During the years 1941–1943, Hopkins could usually be found in his room at the White House, working in a bathrobe, with letters, papers, telegrams, and diplomatic dispatches strewn across his bed. It was common knowledge that Hopkins was desperately ill. In addition to the piles of official papers, his room was littered with medicines. He also was required to follow a strict diet that his wide-ranging activities made nearly impossible. Rexford Tugwell wrote that Hopkins seemed to hold himself together in 1943 through “sheer nerve.”

As the war progressed, Hopkins’ health grew progressively worse. His condition prevented his digestive system from absorbing enough fats and proteins, and Hopkins appeared more and more cadaverous despite regular blood transfusions. On New Year’s Day 1944, he fell seriously ill and never really recovered. In February, he received the news that his son Stephen had been killed in action in the Pacific. Able to work only two or three hours a day, Hopkins became less of a factor in Roosevelt’s planning.

Hopkins was, nevertheless, still capable of making quick and insightful decisions. Late in 1944, with the tide of war now in favor of the Allies, Churchill and Stalin were preparing for a meeting to discuss control of southeastern Europe. Busy with his reelection campaign, Roosevelt was unable to attend and decided essentially to let Churchill represent U.S. interests. Hopkins foresaw trouble with that arrangement and ordered the transmission of Roosevelt’s cable to Stalin stopped. After further thought, the president rewrote the cable and thanked Hopkins for preventing him from making a serious mistake.

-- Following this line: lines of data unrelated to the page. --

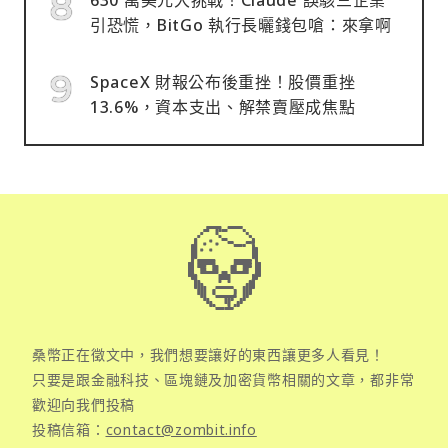
引恐慌，BitGo 執行長曬錢包嗆：來拿啊
SpaceX 財報公布後重挫！股價重挫
13.6%，資本支出、解禁賣壓成焦點
桑幣正在徵文中，我們想要讓好的東西讓更多人看見！
只要是跟金融科技、區塊鏈及加密貨幣相關的文章，都非常
歡迎向我們投稿
投稿信箱：
contact@zombit.info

Though his health was slipping, Hopkins continued to run the Munitions Assignment Board and returned to Europe to lay the groundwork for Roosevelt’s meeting with Churchill and Stalin at Yalta, on the Black Sea. For Roosevelt and Hopkins, the February 1945 Yalta Conference was the last hurrah. Sadly, the two parted on a sour note. Exhausted and sick at the conclusion of the meetings, Hopkins decided to rest in Marrakech, Morocco, for a few days before returning to the United States. Roosevelt had expected Hopkins to return with him aboard the cruiser USS Quincy and help him write a speech on the results of the conference. Hopkins, however, insisted on staying behind, and their parting was not amicable. Roosevelt left on February 18, and the long-time friends never saw each other again. When he returned to the States a week later, Hopkins headed for the Mayo Clinic in Minnesota. He was recuperating there when Roosevelt died in Georgia on April 12.

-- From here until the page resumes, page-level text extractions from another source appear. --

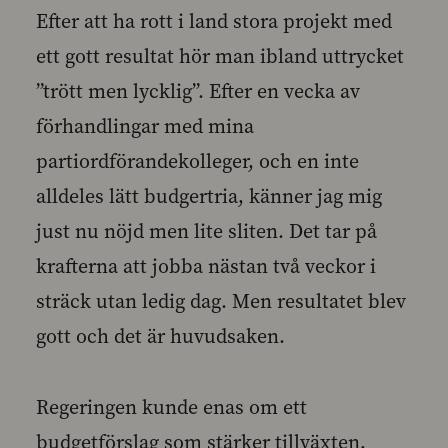
Efter att ha rott i land stora projekt med
ett gott resultat hör man ibland uttrycket
”trött men lycklig”. Efter en vecka av
förhandlingar med mina
partiordförandekolleger, och en inte
alldeles lätt budgertria, känner jag mig
just nu nöjd men lite sliten. Det tar på
krafterna att jobba nästan två veckor i
sträck utan ledig dag. Men resultatet blev
gott och det är huvudsaken.
Regeringen kunde enas om ett
budgetförslag som stärker tillväxten,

Too sick to render new President Harry S. Truman the same yeoman service he had given Roosevelt, Hopkins nevertheless agreed to help when able. In May, he again departed for Moscow to meet with Stalin in order to iron out differences between the Allies and to plan a July meeting between Churchill, Stalin, and Truman at Potsdam, Germany. On July 2, Hopkins retired from government service. He accepted a job in New York and planned to begin writing about the war and Roosevelt, but his health began to crumble for the final time. In September, he returned to the capital for the last time to receive the Distinguished Service Medal from Truman. Two months later, Hopkins checked into New York’s Memorial Hospital, where he died on January 29, 1946, with his wife by his side.

Harry Hopkins’ unprecedented position in the Roosevelt administration, best described as that of a chief of staff, troubled many conservatives, who expressed their desire to prevent such an unofficial and powerful position from ever being refilled. They distrusted Hopkins’ liberal politics and blamed him for what they considered Roosevelt’s unwillingness to resist Soviet demands at Yalta. Even Churchill’s secretary, John Colville, while considering Hopkins “an honourable man and a sincere idealist,” believed that he ‘trusted the word and goodwill of Stalin to an imprudent extent, as did Roosevelt and the State Department.’

Hopkins certainly coveted the relationship he had with Roosevelt, and he jealously protected it from the challenge of other presidential advisors. Political considerations aside, however, Hopkins literally gave his life in service of Roosevelt and the nation. Physically weak but robust in will, Hopkins was, Churchill remembered, “a crumbling lighthouse from which there shone the beams that led great fleets to harbour.”